WORK ITEM: Tally the lines of the entries in which the string "OPREMA" occurs, and say only how many.
········
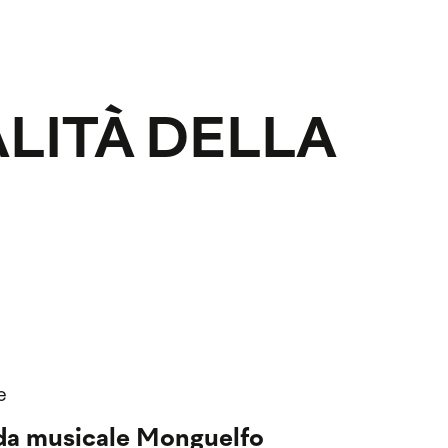
LITÀ DELLA
e
da musicale Monguelfo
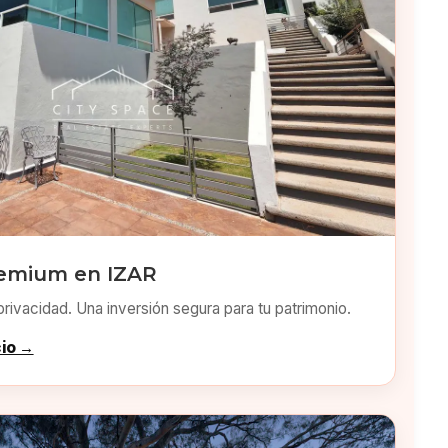
remium en IZAR
privacidad. Una inversión segura para tu patrimonio.
cio →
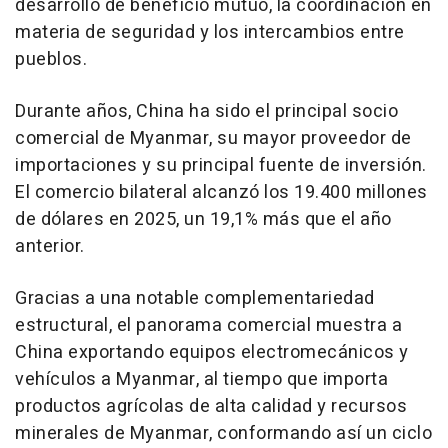
desarrollo de beneficio mutuo, la coordinación en
materia de seguridad y los intercambios entre
pueblos.
Durante años, China ha sido el principal socio
comercial de Myanmar, su mayor proveedor de
importaciones y su principal fuente de inversión.
El comercio bilateral alcanzó los 19.400 millones
de dólares en 2025, un 19,1% más que el año
anterior.
Gracias a una notable complementariedad
estructural, el panorama comercial muestra a
China exportando equipos electromecánicos y
vehículos a Myanmar, al tiempo que importa
productos agrícolas de alta calidad y recursos
minerales de Myanmar, conformando así un ciclo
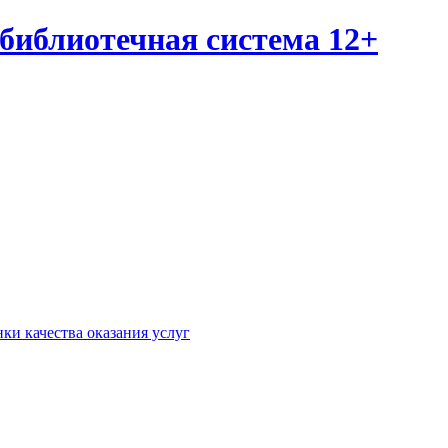
библиотечная система 12+
ки качества оказания услуг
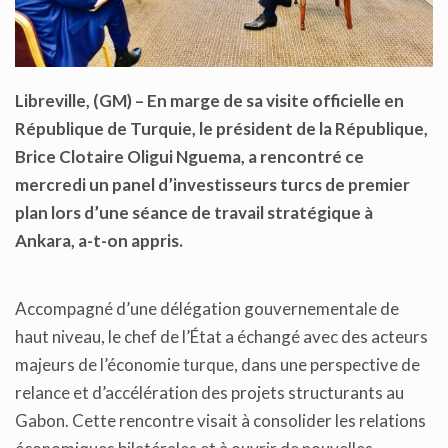
Libreville, (GM) –
En marge de sa visite officiell
e en
République de Turquie, le p
ré
sident de la République,
Brice Clotaire O
ligui Nguema
, a rencontré ce
mercredi un panel d’investisseurs turcs de premier
plan lors d’une séance de trav
ail stratégique à
Ankara, a-t-on appris.
Accompagné d’une délégation gouvernementale de
haut niveau, le chef de l’État a échangé avec des acteurs
majeurs de l’économie turque, dans une perspective de
relance et d’accélération des projets structurants au
Gabon. Cette rencontre visait à consolider les relations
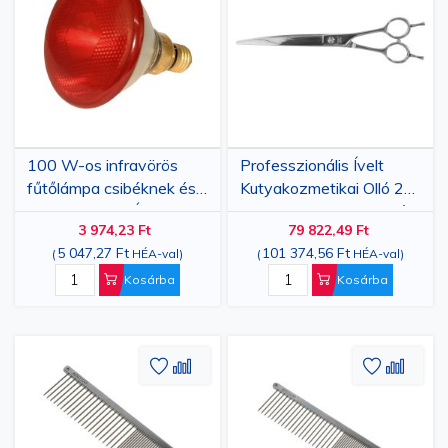
kívánságlistához
összehasonlításhoz
kívánsá
össze
100 W-os infravörös
Professzionális Ívelt
fűtőlámpa csibéknek és
Kutyakozmetikai Olló 20
baromfiknak – Állatok
cm Rozsdamentes Acél
3 974,23 Ft
79 822,49 Ft
melegítésére
5 047,27 Ft
101 374,56 Ft
(
HÉA-val
)
(
HÉA-val
)
Kosárba
Kosárba
Hozzáadás
Hozzáadás
Hozzáa
Hozz
a
az
a
az
kívánságlistához
összehasonlításhoz
kívánsá
össze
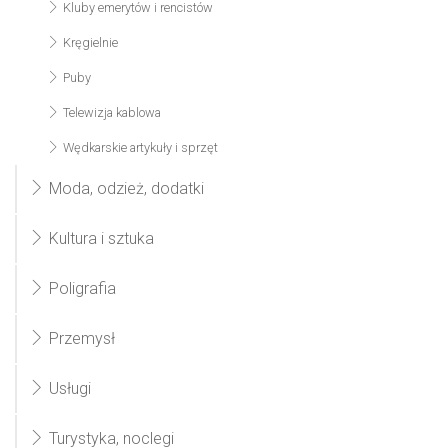
Kluby emerytów i rencistów
Kręgielnie
Puby
Telewizja kablowa
Wędkarskie artykuły i sprzęt
Moda, odzież, dodatki
Kultura i sztuka
Poligrafia
Przemysł
Usługi
Turystyka, noclegi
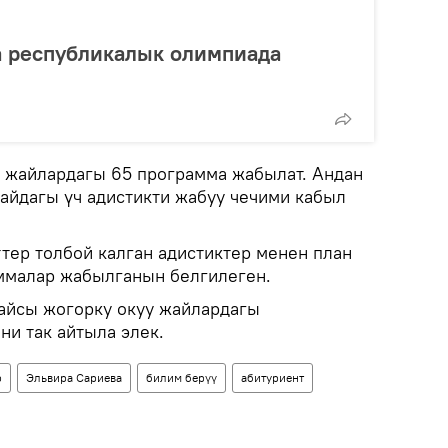
а республикалык олимпиада
 жайлардагы 65 программа жабылат. Андан
жайдагы үч адистикти жабуу чечими кабыл
тер толбой калган адистиктер менен план
ммалар жабылганын белгилеген.
айсы жогорку окуу жайлардагы
ни так айтыла элек.
р
Эльвира Сариева
билим берүү
абитуриент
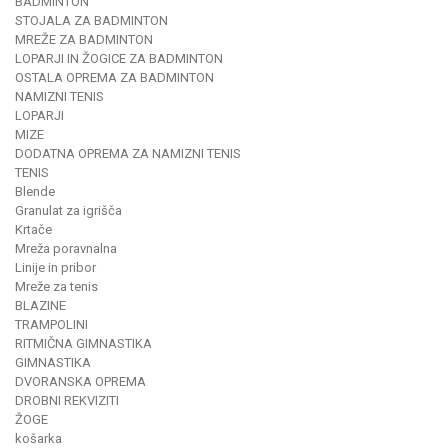
BADMINTON
STOJALA ZA BADMINTON
MREŽE ZA BADMINTON
LOPARJI IN ŽOGICE ZA BADMINTON
OSTALA OPREMA ZA BADMINTON
NAMIZNI TENIS
LOPARJI
MIZE
DODATNA OPREMA ZA NAMIZNI TENIS
TENIS
Blende
Granulat za igrišča
Krtače
Mreža poravnalna
Linije in pribor
Mreže za tenis
BLAZINE
TRAMPOLINI
RITMIČNA GIMNASTIKA
GIMNASTIKA
DVORANSKA OPREMA
DROBNI REKVIZITI
ŽOGE
košarka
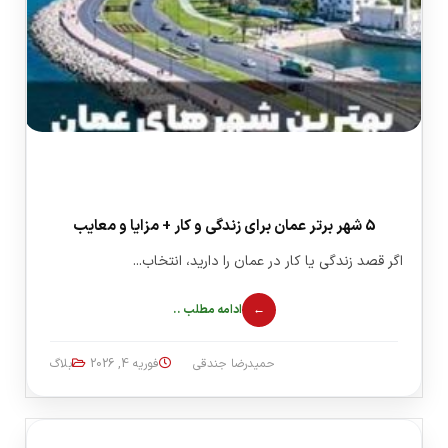
5 شهر برتر عمان برای زندگی و کار + مزایا و معایب
اگر قصد زندگی یا کار در عمان را دارید، انتخاب...
ادامه مطلب ..
حمیدرضا جندقی
فوریه 4, 2026
بلاگ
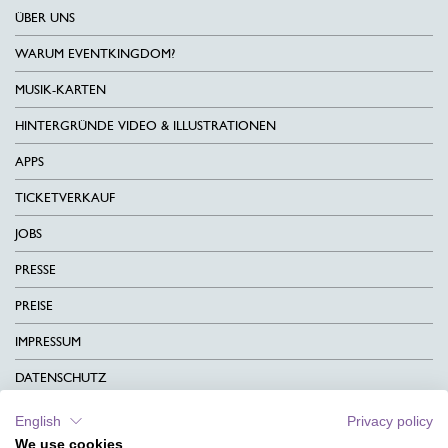
ÜBER UNS
WARUM EVENTKINGDOM?
MUSIK-KARTEN
HINTERGRÜNDE VIDEO & ILLUSTRATIONEN
APPS
TICKETVERKAUF
JOBS
PRESSE
PREISE
IMPRESSUM
DATENSCHUTZ
KONTAKT
English
Privacy policy
We use cookies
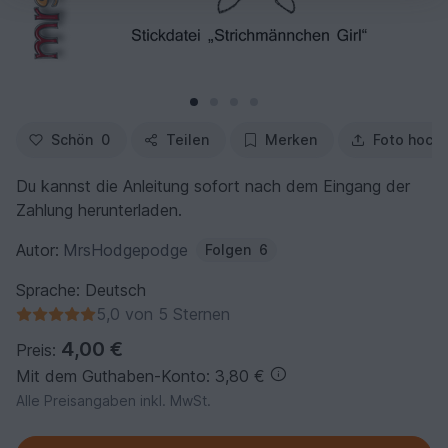
Schön
0
Teilen
Merken
Foto hoch
Du kannst die Anleitung sofort nach dem Eingang der
Zahlung herunterladen.
Autor:
MrsHodgepodge
Folgen
6
Sprache: Deutsch
5,0 von 5 Sternen
4,00 €
Preis:
Mit dem Guthaben-Konto: 3,80 €
Alle Preisangaben inkl. MwSt.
········
RESPONSE FOR THIS EXERCISE: 3